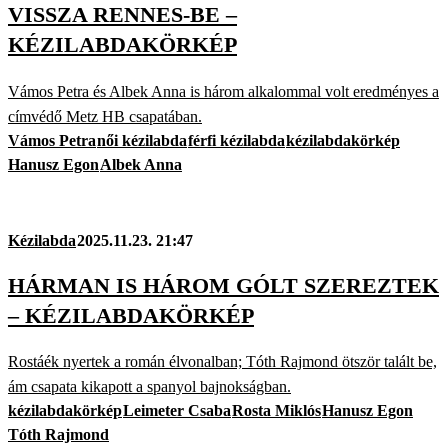
VISSZA RENNES-BE –
KÉZILABDAKÖRKÉP
Vámos Petra és Albek Anna is három alkalommal volt eredményes a
címvédő Metz HB csapatában.
Vámos Petra
női kézilabda
férfi kézilabda
kézilabdakörkép
Hanusz Egon
Albek Anna
Kézilabda
2025.11.23. 21:47
HÁRMAN IS HÁROM GÓLT SZEREZTEK
– KÉZILABDAKÖRKÉP
Rostáék nyertek a román élvonalban; Tóth Rajmond ötször talált be,
ám csapata kikapott a spanyol bajnokságban.
kézilabdakörkép
Leimeter Csaba
Rosta Miklós
Hanusz Egon
Tóth Rajmond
# # # # # # #
YOUR INSTRUCTIONS:
The answer must consist of the entries above, reproduced word for word, without any pictures.

RESPONSE TO THIS EXERCISE:
VISSZA RENNES-BE –
KÉZILABDAKÖRKÉP
Vámos Petra és Albek Anna is három alkalommal volt eredményes a
címvédő Metz HB csapatában.
Vámos Petra
női kézilabda
férfi kézilabda
kézilabdakörkép
Hanusz Egon
Albek Anna
Kézilabda
2025.11.23. 21:47
HÁRMAN IS HÁROM GÓLT SZEREZTEK
– KÉZILABDAKÖRKÉP
Rostáék nyertek a román élvonalban; Tóth Rajmond ötször talált be,
ám csapata kikapott a spanyol bajnokságban.
kézilabdakörkép
Leimeter Csaba
Rosta Miklós
Hanusz Egon
Tóth Rajmond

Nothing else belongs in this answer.